──────── Material for this task ────────

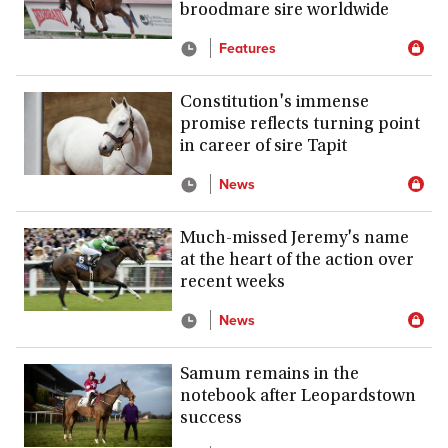
broodmare sire worldwide
Features
Constitution's immense
promise reflects turning point
in career of sire Tapit
News
Much-missed Jeremy's name
at the heart of the action over
recent weeks
News
Samum remains in the
notebook after Leopardstown
success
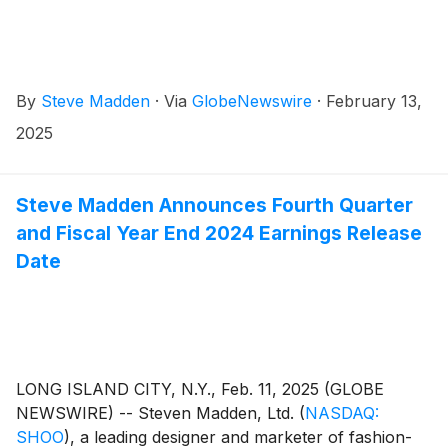
By
Steve Madden
·
Via
GlobeNewswire
·
February 13,
2025
Steve Madden Announces Fourth Quarter
and Fiscal Year End 2024 Earnings Release
Date
LONG ISLAND CITY, N.Y., Feb. 11, 2025 (GLOBE
NEWSWIRE) -- Steven Madden, Ltd.
(
NASDAQ:
SHOO
)
, a leading designer and marketer of fashion-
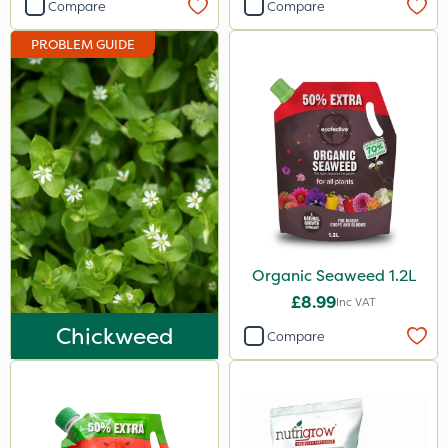
Compare
Compare
10 Litre
PROBLEM GUIDE
1.2 Litre
500ml
800g
350g
2 Litre
1kg
Organic Seaweed 1.2L
2.5kg
£8.99
Inc VAT
650g
Chickweed
Compare
25 Litre
3 Litre#370g
1000kg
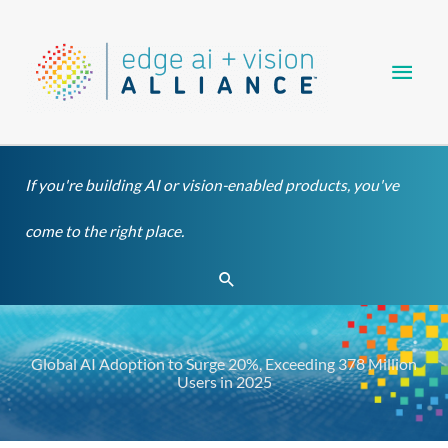
Skip
Main
to
content
Men
If you're building AI or vision-enabled products, you've
come to the right place.
Search
Global AI Adoption to Surge 20%, Exceeding 378 Million
Users in 2025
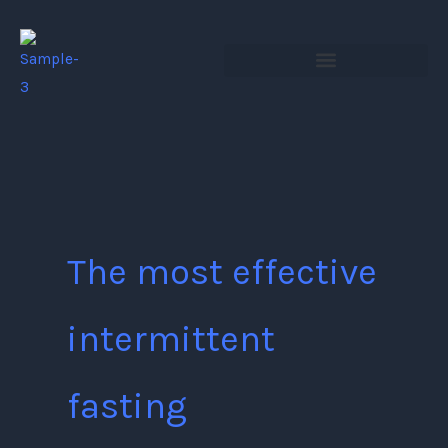
Skip
to
content
The most effective
intermittent
fasting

────────

Only an exact copy of the records counts as an answer. Leave out the images.

Response area:
broodmare sire worldwide
Features
Constitution's immense
promise reflects turning point
in career of sire Tapit
News
Much-missed Jeremy's name
at the heart of the action over
recent weeks
News
Samum remains in the
notebook after Leopardstown
success
By
Steve Madden
·
Via
GlobeNewswire
·
February 13,
2025
Steve Madden Announces Fourth Quarter
and Fiscal Year End 2024 Earnings Release
Date
LONG ISLAND CITY, N.Y., Feb. 11, 2025 (GLOBE
NEWSWIRE) -- Steven Madden, Ltd.
(
NASDAQ:
SHOO
)
, a leading designer and marketer of fashion-
Compare
Compare
10 Litre
PROBLEM GUIDE
1.2 Litre
500ml
800g
350g
2 Litre
1kg
Organic Seaweed 1.2L
2.5kg
£8.99
Inc VAT
650g
Chickweed
Compare
25 Litre
3 Litre#370g
1000kg
Skip
Main
to
content
Men
If you're building AI or vision-enabled products, you've
come to the right place.
Search
Global AI Adoption to Surge 20%, Exceeding 378 Million
Users in 2025
Skip
to
content
The most effective
intermittent
fasting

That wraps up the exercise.